ISIS crisis brings West’s arrogance home

By Neville de Silva Source:Global Times Published: 2014-6-30 23:28:48

Illustration: Liu Rui/GT

Iraq is burning, literally and metaphorically. But this conflagration did not start yesterday. The fuses that lit the fires of violence, hate and sectarianism engulfing that country were started by those who are now trying desperately to disown responsibility for past actions that are today threatening to tear Iraq apart.

Those in the dock are the major Western powers - the transatlantic duo of the US and the UK in particular - that illegally invaded Iraq, supposedly in search of "Weapons of Mass Destruction" which were never found.

That was in 2003. But the same Western meddling and perfidy that carved up the region almost 100 years ago in the aftermath of WWI laid the foundations for what is happening today.

A secret Anglo-French agreement was struck between Sir Mark Sykes and Francois Georges Picot to truncate the Middle East after the war. It was so confidential that even the US was unaware of it.

But in order to achieve these imperial ambitions, Britain under David Lloyd George reneged on full independence for the Arabs promised to Sharif Hussein, the Emir of Mecca, for launching an Arab revolt against the Ottoman empire in support of the British.

Correspondence of the time, especially the Sir Henry McMahon-Sharif Hussein letters and subsequent correspondence, made enlightening reading. 

From the Sykes-Picot secret deal was born Iraq, Lebanon and Syria as we know them today, to be followed by Jordan, Saudi Arabia and Israel.
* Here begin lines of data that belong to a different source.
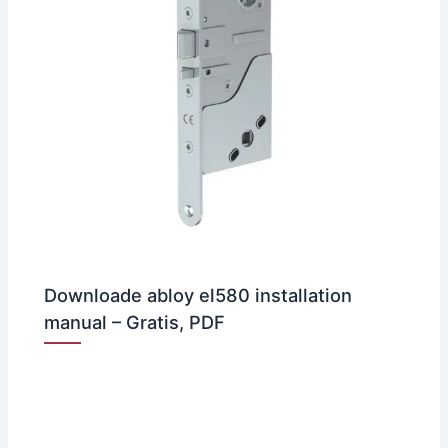
Downloade abloy el580 installation
manual – Gratis, PDF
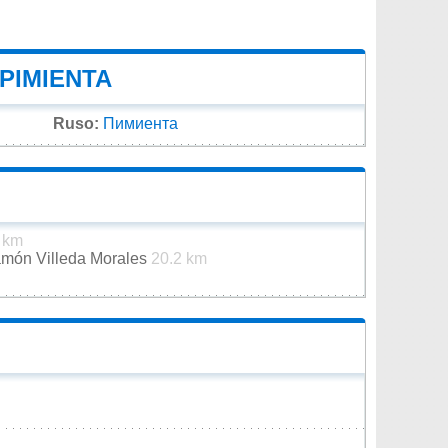
PIMIENTA
Ruso:
Пимиента
 km
amón Villeda Morales
20.2 km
What is interesting is that the boundaries dividing most of these modern states are virtual straight lines as the two Western powers picked up the spoils and are not much different to the way in which they drew up frontiers on the African continent.

Why does the secret Anglo-French agreement of almost 100 years ago, and the dumping of the promise for Arab independence, matter today?

Sharif Hussein and other prominent Arabs of the time looked forward to an independent Arab homeland spreading across Greater Syria. British duplicity ended that dream.

The Islamic State in Iraq and Syria (ISIS) is using the duplicity inherent in the Sykes-Picot as a clarion call. Its goal of a large Sunni sectarian state, which goes beyond the borders of modern Iraq, is surely an attempt to reverse the perceived betrayal by Britain of the Arabs in the early decades of the last century.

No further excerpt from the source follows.